No os desaniméis ante la complejidad de las situaciones. Buscad en la oración el manantial de toda fuerza apostólica; sacad del Evangelio la luz que ilumine vuestros pasos.

5. "El Señor es bondadoso en todas sus acciones", proclama el Salmo responsorial. Al venir a Osijek, he podido admirar desde el avión las bellezas de la llanura de Eslavonia -llamada "el granero de Croacia"-, y mi pensamiento ha ido espontáneamente a los campesinos, numerosos en esta región. A ellos me dirijo con especial afecto.

Queridos hermanos y hermanas, sé que vuestra vida es dura y que la abundancia de los frutos de la tierra a veces no corresponde al gran esfuerzo que realizáis. Sé también que el trabajo del campo implica muchas dificultades:  ha perdido parte de su valor, y los jóvenes han elegido la vida urbana ya desde antes de la última guerra, tras la cual numerosas aldeas se han quedado casi sin habitantes.

Os invito a no perder la confianza y a considerar que con vuestro trabajo manual -que recuerda de modo tan elocuente el deber bíblico impuesto al hombre de "someter" la tierra y "dominar" el mundo visible (cf. Gn 1, 28)- "cooperáis" diariamente con Dios creador. Sabed que el Papa y la Iglesia están cerca de vosotros y, a la vez que aprecian mucho la importancia y la dignidad de vuestro trabajo diario, desean que se reconozca a la agricultura y a los hombres y mujeres del campo su justo valor en el conjunto del desarrollo de la comunidad social (cf. Gaudium et spes, 67; Laborem exercens, 21).

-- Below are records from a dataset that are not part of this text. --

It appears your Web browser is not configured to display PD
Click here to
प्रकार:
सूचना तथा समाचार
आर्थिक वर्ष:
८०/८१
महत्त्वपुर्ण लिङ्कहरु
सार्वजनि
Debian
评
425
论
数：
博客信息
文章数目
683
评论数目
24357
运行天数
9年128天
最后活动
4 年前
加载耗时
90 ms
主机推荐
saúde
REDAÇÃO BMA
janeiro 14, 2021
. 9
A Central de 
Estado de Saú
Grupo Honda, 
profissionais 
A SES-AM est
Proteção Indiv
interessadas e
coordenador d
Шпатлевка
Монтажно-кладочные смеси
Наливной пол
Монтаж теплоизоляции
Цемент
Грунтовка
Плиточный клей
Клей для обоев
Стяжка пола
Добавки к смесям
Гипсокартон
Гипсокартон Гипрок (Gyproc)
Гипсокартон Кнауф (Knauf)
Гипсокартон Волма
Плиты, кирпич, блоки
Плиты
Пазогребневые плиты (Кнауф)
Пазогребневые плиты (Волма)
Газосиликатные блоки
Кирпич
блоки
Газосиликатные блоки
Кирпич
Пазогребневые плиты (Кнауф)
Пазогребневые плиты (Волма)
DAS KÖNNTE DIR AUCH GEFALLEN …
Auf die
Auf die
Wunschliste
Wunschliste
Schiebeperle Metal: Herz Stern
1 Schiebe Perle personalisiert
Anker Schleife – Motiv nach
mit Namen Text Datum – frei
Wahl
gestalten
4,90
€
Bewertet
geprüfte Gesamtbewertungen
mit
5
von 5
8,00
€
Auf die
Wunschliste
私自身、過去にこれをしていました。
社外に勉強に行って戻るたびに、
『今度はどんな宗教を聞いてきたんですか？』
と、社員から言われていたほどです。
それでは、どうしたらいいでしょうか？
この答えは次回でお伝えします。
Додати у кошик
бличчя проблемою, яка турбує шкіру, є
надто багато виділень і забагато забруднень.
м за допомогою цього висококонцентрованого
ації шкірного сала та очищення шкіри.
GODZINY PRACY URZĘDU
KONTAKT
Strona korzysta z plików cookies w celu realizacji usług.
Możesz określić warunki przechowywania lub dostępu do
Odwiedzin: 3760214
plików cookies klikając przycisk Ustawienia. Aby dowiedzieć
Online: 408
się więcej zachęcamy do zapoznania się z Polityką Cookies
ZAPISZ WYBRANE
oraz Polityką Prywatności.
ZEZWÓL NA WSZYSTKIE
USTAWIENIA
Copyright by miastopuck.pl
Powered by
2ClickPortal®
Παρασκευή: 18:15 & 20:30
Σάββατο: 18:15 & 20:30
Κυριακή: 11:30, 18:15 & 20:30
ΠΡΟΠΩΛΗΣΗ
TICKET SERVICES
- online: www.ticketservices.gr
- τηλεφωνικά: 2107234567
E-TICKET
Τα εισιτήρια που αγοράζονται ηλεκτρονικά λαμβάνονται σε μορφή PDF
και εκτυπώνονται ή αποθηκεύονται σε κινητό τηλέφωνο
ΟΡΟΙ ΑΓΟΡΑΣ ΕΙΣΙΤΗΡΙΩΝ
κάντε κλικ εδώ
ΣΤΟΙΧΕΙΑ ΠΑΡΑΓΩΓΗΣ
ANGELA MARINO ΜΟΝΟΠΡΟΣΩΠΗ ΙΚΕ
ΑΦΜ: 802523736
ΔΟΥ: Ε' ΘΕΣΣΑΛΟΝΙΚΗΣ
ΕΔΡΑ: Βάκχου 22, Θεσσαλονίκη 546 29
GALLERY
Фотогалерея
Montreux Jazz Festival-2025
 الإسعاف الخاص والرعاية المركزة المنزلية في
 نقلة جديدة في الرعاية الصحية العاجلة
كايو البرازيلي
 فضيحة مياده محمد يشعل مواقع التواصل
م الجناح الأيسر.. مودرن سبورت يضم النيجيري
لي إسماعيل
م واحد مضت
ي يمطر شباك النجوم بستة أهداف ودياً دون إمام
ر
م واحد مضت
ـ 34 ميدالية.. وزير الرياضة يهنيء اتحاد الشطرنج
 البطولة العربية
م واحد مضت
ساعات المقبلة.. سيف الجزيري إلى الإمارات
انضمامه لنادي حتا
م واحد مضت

6. "Un solo Dios y Padre de todos, que lo trasciende todo, y lo penetra todo, y lo invade todo" (Ef 4, 6), nos ha recordado el apóstol san Pablo. Es él, Dios Padre, quien llama a todos a la santidad y a la misión. Viviendo la experiencia de la novedad pascual, los cristianos pueden transformar el mundo y construir la civilización de la verdad y del amor. ¡A él, que reina glorioso por los siglos, alabanza, gloria y honor!

Os encomiendo a María, Esposa de José y Madre de Jesús, tan venerada por vosotros en los santuarios de Aljmas y Vocin. Que ella os enseñe y os obtenga el espíritu de contemplación que vivió en Nazaret, la valiente fortaleza que manifestó en el Calvario y la disponibilidad misionera al Espíritu, al que, juntamente con la comunidad primitiva, acogió en Pentecostés. María os lleve a todos a Jesús.